NNlib.jl
NNlib.jl copied to clipboard
Batched multiplication support for ndims > 3
Currently NNlib.batchmul works with arrays with upto 3 dimensions. It would be nice if this could be upgraded to function similar to numpy.matmul or torch.matmul - this would help in a lot of models, especially some of the attention-based ones I'm working on 😅
The first question is what rules it should obey. batched_mul is always matrix-matrix multiplication, and does this:
julia> rand(3,4,7) ⊠ rand(4,5,7) |> size
(3, 5, 7)
julia> rand(3,4,1) ⊠ rand(4,5,7) |> size
(3, 5, 7)
julia> rand(3,4,7) ⊠ rand(4,5,1) |> size
(3, 5, 7)
julia> rand(3,4,7) ⊠ rand(4,5) |> size # same, as size(B,3)==1
(3, 5, 7)
The easy extension would be this one, but should anything else be allowed?
rand(3,4,7,9) ⊠ rand(4,5,7,9) |> size # (3, 5, 7, 9)
I think the 3D cases match what CUBLAS.gemm_strided_batched! handles. But more exotic things could be done with a loop of course.
This is what torch and numpy have to say:
If either argument is N-D, N > 2, it is treated as a stack of matrices residing in the last two indexes and broadcast accordingly.
which is exactly what you've suggested (of course Julia has the matrices in the first two dimensions). I think this is a straightforward enough way to go about it given other frameworks do it the same way so it is expected behaviour in a sense.
The rule you suggest is, I think, this:
rand(3,4,7,9) ⊠ rand(4,5,7,9) |> size # (3, 5, 7, 9) # trivial reshape
rand(3,4,7,1) ⊠ rand(4,5,7,9) |> size # (3, 5, 7, 9)
rand(3,4,1,9) ⊠ rand(4,5,7,9) |> size # (3, 5, 7, 9)
rand(3,4,1,9) ⊠ rand(4,5,7,1) |> size # (3, 5, 7, 9)
rand(3,4,7,9,11) ⊠ rand(4,5,7,9,11) |> size # (3, 5, 7, 9, 11) # trivial reshape
rand(3,4,1,9,1) ⊠ rand(4,5,7,1,11) |> size # (3, 5, 7, 9, 11)
Notice that there are two levels of difficulty here, all but the last still have a regular stride across batches.
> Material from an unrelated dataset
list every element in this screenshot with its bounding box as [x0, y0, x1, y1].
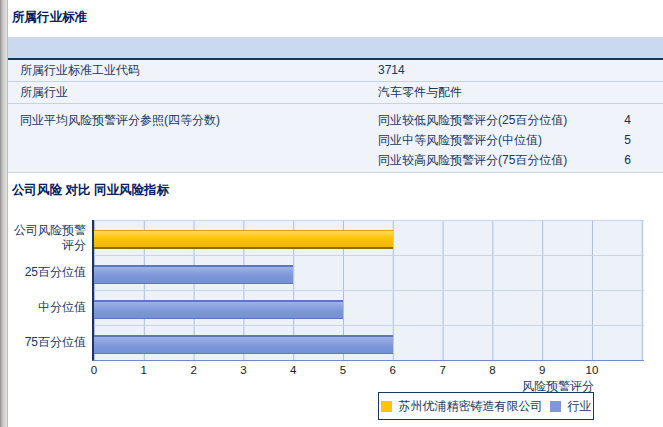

Whether that's sufficient for gemm_strided_batched! I don't recall:
julia> rand(3,4,1,9) |> strides # batch stride 12
(1, 3, 12, 12)
julia> rand(3,4,7,1) |> strides # batch stride 12 only
(1, 3, 12, 84)
julia> rand(3,4,7,9,11) |> strides # batch stride 12 only
(1, 3, 12, 84, 756)
julia> rand(3,4,7,1,11) |> strides # irregular batch stride, 12 and 84
(1, 3, 12, 84, 84)
The completely general case is of course not so hard to write as a loop over gemm!, which is all the CPU implementation is anyway. Probably you can hack the broadcast machinery to do the indexing for you.
But on the GPU, at least for ndims=3 the fused strided_batched routine is much quicker than a loop. So ndims>3 cases which can't be written as one call, probably want to be written as a loop over gemm_strided_batched! calls, not over gemm! calls?
Edit:gemm_strided_batched! is here:
https://github.com/JuliaGPU/CUDA.jl/blob/f81cdf7484842889f5adfcaeb60436f5ebfb513a/lib/cublas/wrappers.jl#L1036
But there is also gemm_batched! here:
https://github.com/JuliaGPU/CUDA.jl/blob/f81cdf7484842889f5adfcaeb60436f5ebfb513a/lib/cublas/wrappers.jl#L974
Possibly using that for cases which don't fit the strided_batched is better than inventing something? Some discussion of these options here: https://developer.nvidia.com/blog/cublas-strided-batched-matrix-multiply/